Усмотрел Невменяемое в окне наискосок прехорошенькое девичье личико. Он тотчас принял меры: на листе бумаги вывел огромными печатными буквами по наиновейшей орфографии: «Я – Невменяемое.

Вполне очарован вашей мастью. Очень мечтаю познакомиться для совместного земного и, если понадобится, небесного блаженства. Отзовись, прелестное видение!»

Ему ответили таким же манером: «А я – Киса. В отношении времяпрепровождения заранее на все согласна. Верю, что не для хитрого мужчины произвели меня обожаемые родители. Сходимте вечером в кино на Смарагду Набурен, но только несомненно на второй сеанс: публика шикарней».

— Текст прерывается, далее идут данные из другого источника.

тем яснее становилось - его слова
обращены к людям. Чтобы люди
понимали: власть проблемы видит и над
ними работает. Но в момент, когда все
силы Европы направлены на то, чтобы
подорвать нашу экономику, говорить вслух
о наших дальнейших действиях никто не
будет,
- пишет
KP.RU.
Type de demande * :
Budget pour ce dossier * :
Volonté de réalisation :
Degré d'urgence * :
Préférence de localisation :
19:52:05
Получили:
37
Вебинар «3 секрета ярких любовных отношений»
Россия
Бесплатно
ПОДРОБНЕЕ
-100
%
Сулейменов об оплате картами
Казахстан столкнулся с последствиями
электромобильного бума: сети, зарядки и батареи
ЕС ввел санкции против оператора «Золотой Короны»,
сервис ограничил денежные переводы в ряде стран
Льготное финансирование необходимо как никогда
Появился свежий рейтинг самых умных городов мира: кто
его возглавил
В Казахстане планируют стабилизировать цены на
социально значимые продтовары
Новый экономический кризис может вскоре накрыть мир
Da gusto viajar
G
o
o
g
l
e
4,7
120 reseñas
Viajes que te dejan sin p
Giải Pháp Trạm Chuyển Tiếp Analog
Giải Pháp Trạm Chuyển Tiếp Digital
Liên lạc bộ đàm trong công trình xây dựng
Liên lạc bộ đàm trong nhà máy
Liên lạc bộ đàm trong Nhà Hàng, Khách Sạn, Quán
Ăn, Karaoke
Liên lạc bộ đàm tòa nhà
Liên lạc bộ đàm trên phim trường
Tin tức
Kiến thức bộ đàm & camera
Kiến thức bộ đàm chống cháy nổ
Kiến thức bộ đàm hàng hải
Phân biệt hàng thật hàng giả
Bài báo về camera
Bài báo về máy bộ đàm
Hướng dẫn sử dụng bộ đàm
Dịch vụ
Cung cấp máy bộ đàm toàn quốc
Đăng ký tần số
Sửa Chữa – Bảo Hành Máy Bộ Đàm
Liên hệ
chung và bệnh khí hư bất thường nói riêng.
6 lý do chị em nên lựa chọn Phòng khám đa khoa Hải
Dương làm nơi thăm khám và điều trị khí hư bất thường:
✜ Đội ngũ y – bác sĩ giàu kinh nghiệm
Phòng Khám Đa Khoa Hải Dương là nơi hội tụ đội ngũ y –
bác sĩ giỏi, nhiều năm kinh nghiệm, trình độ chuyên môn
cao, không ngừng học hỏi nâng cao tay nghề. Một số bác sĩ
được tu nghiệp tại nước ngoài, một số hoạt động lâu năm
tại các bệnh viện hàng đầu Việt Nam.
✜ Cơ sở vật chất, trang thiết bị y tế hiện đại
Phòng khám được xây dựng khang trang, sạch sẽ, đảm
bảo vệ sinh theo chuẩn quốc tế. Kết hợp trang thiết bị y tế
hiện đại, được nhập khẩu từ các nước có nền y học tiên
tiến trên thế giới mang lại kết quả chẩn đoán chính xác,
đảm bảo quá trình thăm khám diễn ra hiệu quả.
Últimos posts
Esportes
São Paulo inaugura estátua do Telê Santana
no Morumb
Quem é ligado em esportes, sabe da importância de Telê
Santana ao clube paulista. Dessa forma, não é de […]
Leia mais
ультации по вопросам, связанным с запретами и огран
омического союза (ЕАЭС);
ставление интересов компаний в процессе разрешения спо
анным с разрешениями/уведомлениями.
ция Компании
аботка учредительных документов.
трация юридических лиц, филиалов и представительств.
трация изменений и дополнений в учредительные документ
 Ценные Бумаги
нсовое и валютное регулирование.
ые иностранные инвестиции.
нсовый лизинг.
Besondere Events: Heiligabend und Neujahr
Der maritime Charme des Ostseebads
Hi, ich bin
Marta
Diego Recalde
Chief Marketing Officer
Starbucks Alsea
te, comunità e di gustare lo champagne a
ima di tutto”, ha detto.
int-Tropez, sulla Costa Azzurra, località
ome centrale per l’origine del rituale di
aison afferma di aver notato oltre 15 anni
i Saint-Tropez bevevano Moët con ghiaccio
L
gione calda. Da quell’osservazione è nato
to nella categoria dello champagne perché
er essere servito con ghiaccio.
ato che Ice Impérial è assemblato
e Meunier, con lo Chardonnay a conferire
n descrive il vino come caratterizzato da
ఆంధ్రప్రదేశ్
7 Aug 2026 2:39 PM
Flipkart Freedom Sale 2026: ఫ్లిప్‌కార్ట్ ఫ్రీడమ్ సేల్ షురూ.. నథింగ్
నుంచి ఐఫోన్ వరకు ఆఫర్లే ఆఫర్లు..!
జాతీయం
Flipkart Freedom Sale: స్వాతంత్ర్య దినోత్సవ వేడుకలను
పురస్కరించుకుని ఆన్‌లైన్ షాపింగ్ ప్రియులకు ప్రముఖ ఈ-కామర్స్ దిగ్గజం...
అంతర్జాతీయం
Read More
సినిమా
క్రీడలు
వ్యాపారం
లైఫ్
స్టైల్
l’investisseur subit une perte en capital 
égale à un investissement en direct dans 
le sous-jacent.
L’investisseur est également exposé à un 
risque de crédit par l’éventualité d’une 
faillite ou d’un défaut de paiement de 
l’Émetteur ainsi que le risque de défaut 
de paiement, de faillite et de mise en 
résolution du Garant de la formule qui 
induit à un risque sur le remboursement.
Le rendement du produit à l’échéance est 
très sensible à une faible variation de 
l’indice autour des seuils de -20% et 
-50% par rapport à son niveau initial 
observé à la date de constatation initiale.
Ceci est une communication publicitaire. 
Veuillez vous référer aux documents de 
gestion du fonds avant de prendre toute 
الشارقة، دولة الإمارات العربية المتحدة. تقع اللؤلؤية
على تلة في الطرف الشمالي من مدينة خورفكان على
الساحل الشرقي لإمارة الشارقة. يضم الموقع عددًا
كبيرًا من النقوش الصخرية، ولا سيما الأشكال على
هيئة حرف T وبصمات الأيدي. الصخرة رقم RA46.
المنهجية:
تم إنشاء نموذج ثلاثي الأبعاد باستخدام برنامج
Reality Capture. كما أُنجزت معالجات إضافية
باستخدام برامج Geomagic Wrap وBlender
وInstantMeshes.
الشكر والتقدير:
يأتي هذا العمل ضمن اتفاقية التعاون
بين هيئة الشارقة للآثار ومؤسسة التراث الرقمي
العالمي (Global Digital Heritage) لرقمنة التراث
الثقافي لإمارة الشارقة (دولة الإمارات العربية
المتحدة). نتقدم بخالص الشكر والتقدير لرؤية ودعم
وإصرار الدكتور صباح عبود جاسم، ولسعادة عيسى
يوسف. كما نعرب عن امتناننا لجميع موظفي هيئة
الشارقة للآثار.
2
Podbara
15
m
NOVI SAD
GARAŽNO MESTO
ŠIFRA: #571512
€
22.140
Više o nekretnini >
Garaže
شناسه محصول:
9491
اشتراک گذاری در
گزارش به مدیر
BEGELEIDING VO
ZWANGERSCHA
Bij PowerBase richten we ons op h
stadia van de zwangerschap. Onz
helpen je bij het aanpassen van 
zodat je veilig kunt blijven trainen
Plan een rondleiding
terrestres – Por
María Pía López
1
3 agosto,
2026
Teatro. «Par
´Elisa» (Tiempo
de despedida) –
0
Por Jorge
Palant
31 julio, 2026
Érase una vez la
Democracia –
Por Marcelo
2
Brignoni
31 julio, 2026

– «Киса», – задумчиво произнес Невменяемое. Напомнило ли ему это ласковое имя гинеколога-ветеринара? Супружескую ли жизнь с ее возможностью тяжкого заболевания сапом? Но только в сердце своем он вдруг ощутил щемящий укол, щемящий, как иные звуки, что из трехрядной русской гармоники способен извлечь искусный игрок.


СЕДЬМОЙ ЭПИЗОД

В кинематограф, само собой, пошли: с прехорошенькой женственной особью каждому лестно блистать в окружающем свете.

Посмотрев в антракте вечернюю газетку, Невменяемов прочел, что живущий в Риме папа издал буллу, в которой объявляет 1924 год годом благоденствия и примирения всех враждующих иудейских племен и царей. В кинематографе же, кроме картины, между прочим, дивертисмент – урбанистические танцы.

– Урбан который-то тоже ведь папа был, – мечтает Невменяемов, но о буллах этого папы он ничего не помнит, как и вообще все перезабыл из географии средних веков. Булла о благоденствии.

Пятикопеечная булка и та нынче дороже стоит. Пятикопеечная булка всегда имела свой определенный абсолютный размер, как и выпеченность. Теперь же она стала относительной под влиянием безвоздушного пространства, эфирной и сама гораздо меньше пространства занимает.


ВОСЬМОЙ ЭПИЗОД

На экране: «Я – Смарагда Набурен», как раньше на листе писчей бумаги: «Я – Киса». Киса и сап. Но Киса рядом с Невменяемовым в первых местах, и от удовольствия он, жмурясь, слегка посапывает. Киса симпатичная, прехорошенькая и сдобная как прежняя булка. Банальное сравнение? Не скажешь ведь: «сдобная как банан» оригинальности ради.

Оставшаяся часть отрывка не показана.